China's trade surplus to fall this year, economic upturn to continue: central bank
2010/04/23

BEIJING, April 23 (Xinhua) -- China's trade surplus this year will see a decline from the 2009 level despite a recovery in foreign trade, the People's Bank of China, the central bank, said here Friday.

An increase in orders would push up export growth to more than 20 percent in the second quarter, while import growth would also stay high due to surging domestic demand and rising import prices, said the bank in a report released on its website.

"Exports have returned to pre-crisis levels and imports have hit all-time highs after seasonal adjustments," it said.

The report said China still faced deteriorating trade conditions with rising trade protectionism and the unstable global economic recovery.

China's trade surplus stood at 196 billion U.S. dollars last year. March saw its first monthly trade deficit in six years, with exports at 112.11 billion U.S. dollars and imports surging 66 percent to 119.35 billion U.S. dollars.

The country's macro-economy would continue to improve after a better-than-expected 11.9 percent economic growth in the first quarter, said the report, adding, "The Chinese economy has had a good start this year.

"Companies are more willing to invest, while the people are showing stronger consumption demand," it said.

Investment structure had been improved in the first quarter, with private investment rising 30.4 percent year on year, exceeding the 21.1-percent growth of government or state-owned enterprise investment, said the bank.

China's retail sales surged 17.9 percent year on year in the first quarter, and fixed assets investment rose 25.6 percent, data from the National Bureau of Statistics showed.

The bank also noted that "credit controls have seen initial results", as new yuan-denominated loans fell to 2.6 trillion yuan in the first quarter, 1.98 trillion yuan less than the corresponding period last year.

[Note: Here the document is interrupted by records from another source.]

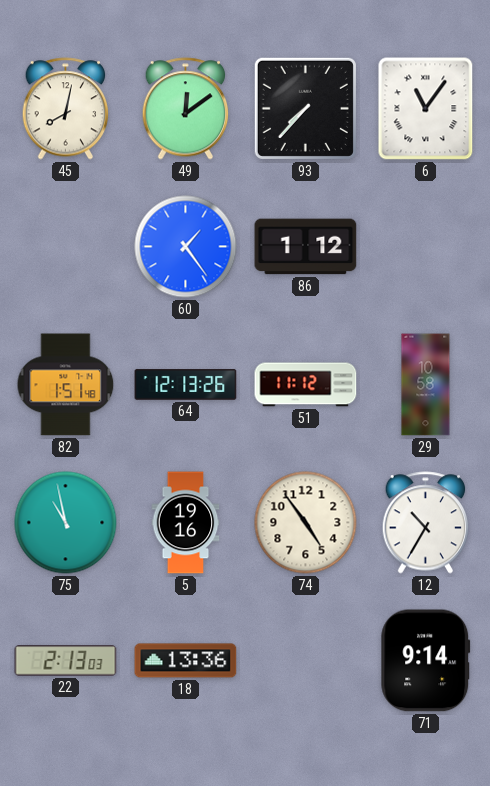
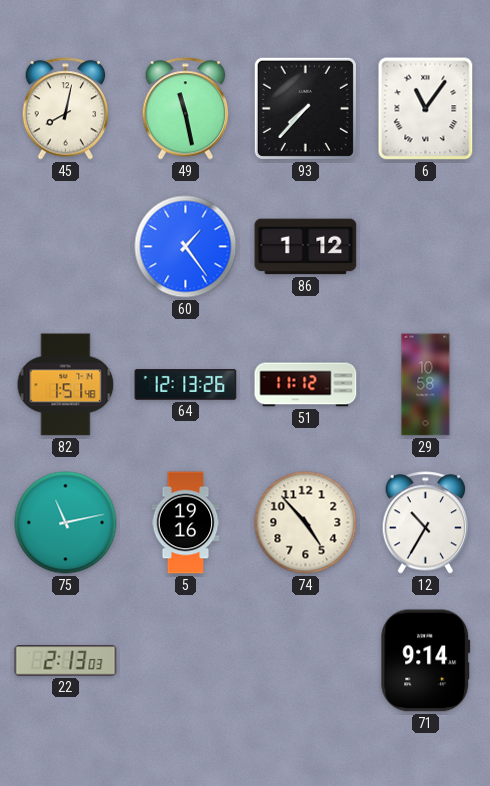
49: 12:09 -> 11:28
75: 10:58 -> 11:13
74: 4:54 -> 4:53
18: 13:36 -> none
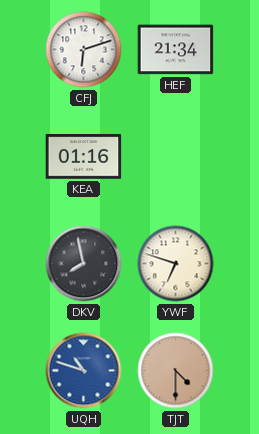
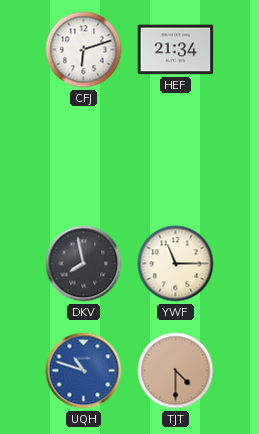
KEA: 01:16 -> none
YWF: 6:48 -> 11:15
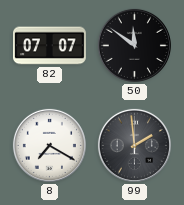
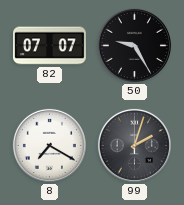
50: 11:51 -> 9:25
99: 1:59 -> 2:03
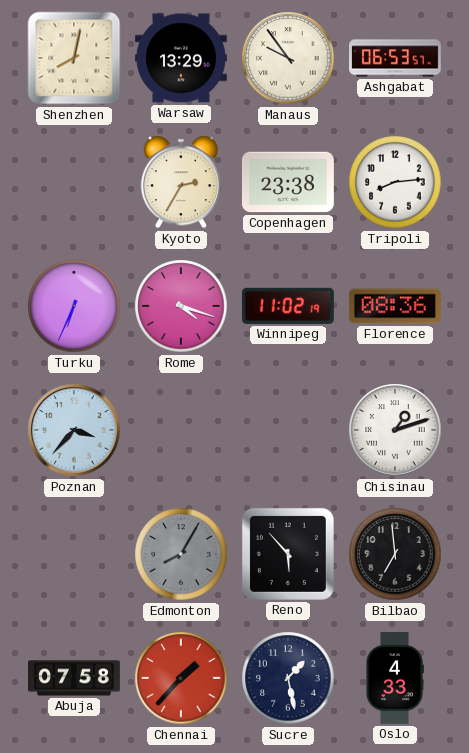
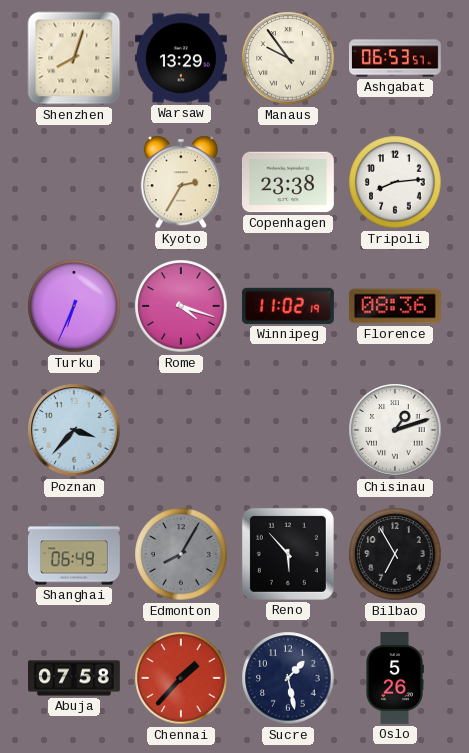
Shenzhen: 8:02 -> 8:03
Shanghai: none -> 06:49
Bilbao: 6:59 -> 6:55
Oslo: 4:33 -> 5:26
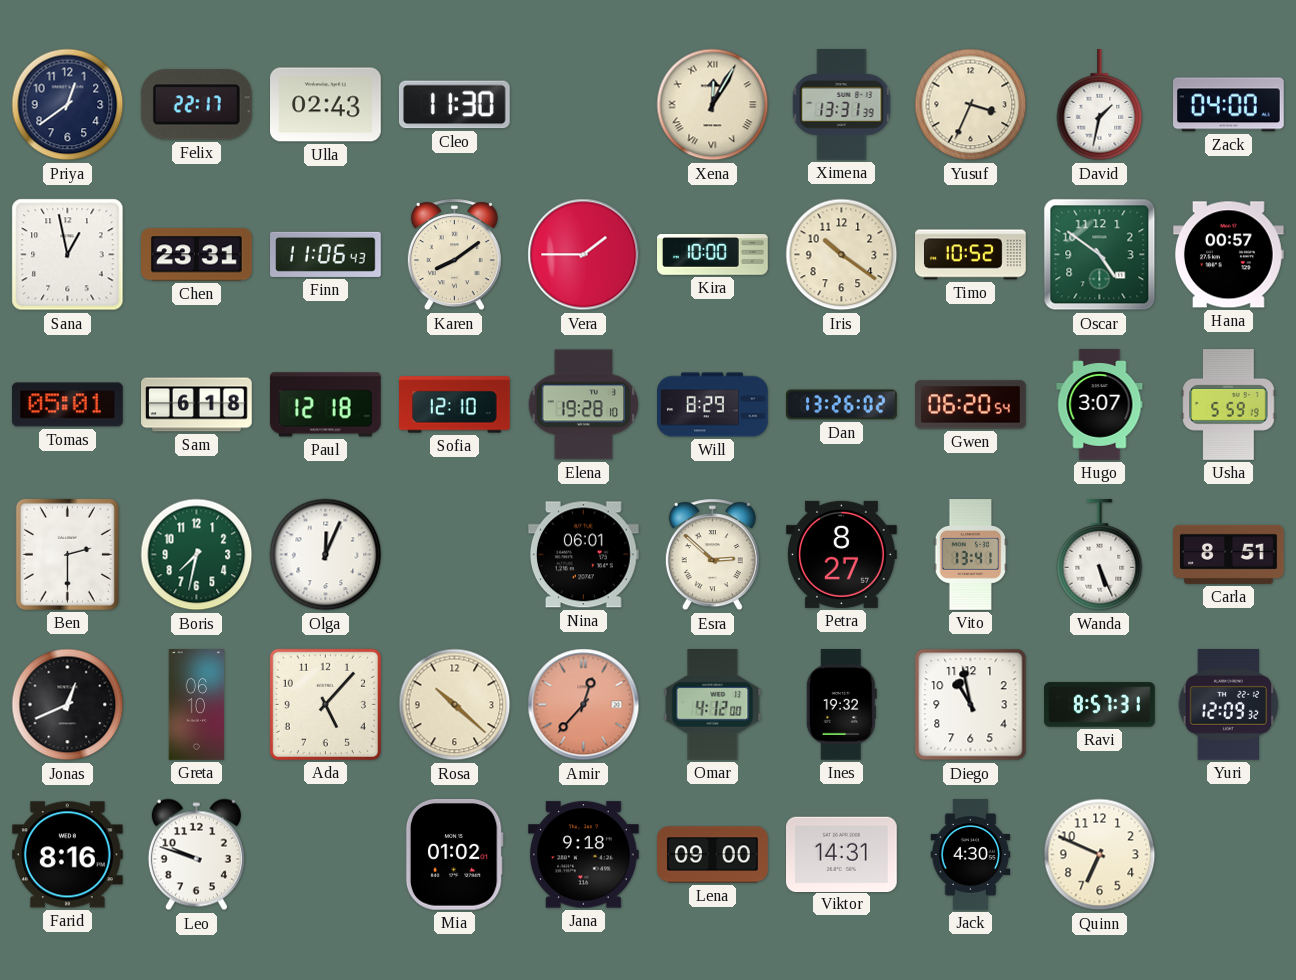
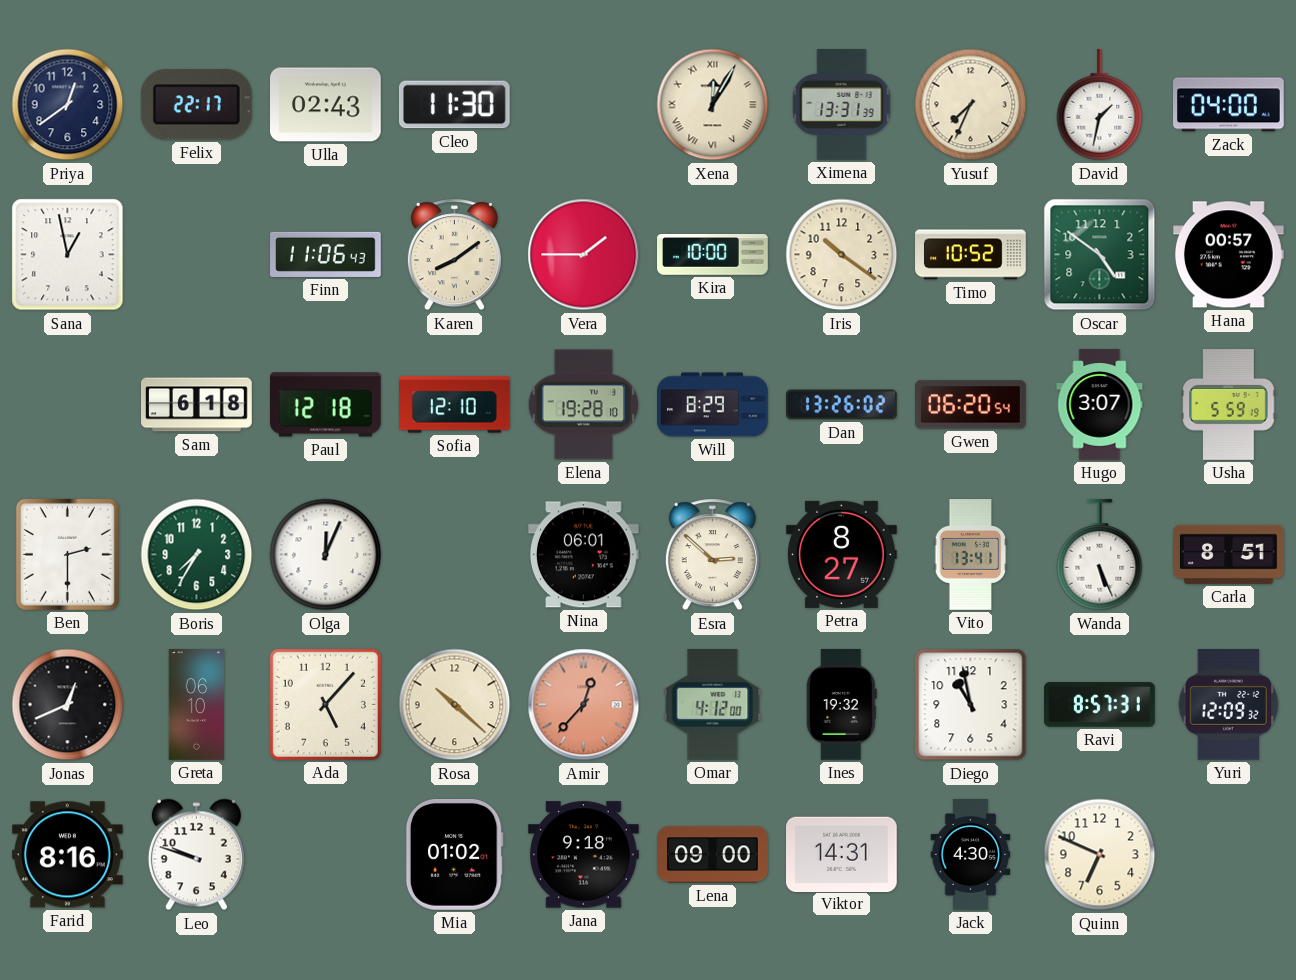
Yusuf: 3:34 -> 7:34
Chen: 23:31 -> none
Tomas: 05:01 -> none
Boris: 7:32 -> 7:35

The government has stated that the proactive fiscal policy and relatively easy monetary policy would continue this year, while repeatedly warning of assets bubbles, inflation risks and overheating industries.

Soaring commodity prices were one of the government's major concerns, as the consumer price index, the main gauge of inflation, rose 2.4 percent year on year in March, nearing the government's upper limit of 3 percent inflation this year.

The bank said it would continue to strengthen liquidity management and keep an "appropriate" growth of money supply, so as to maintain stable prices and strike a balance between maintaining economic growth, adjusting the economic development model and avoiding inflation risks.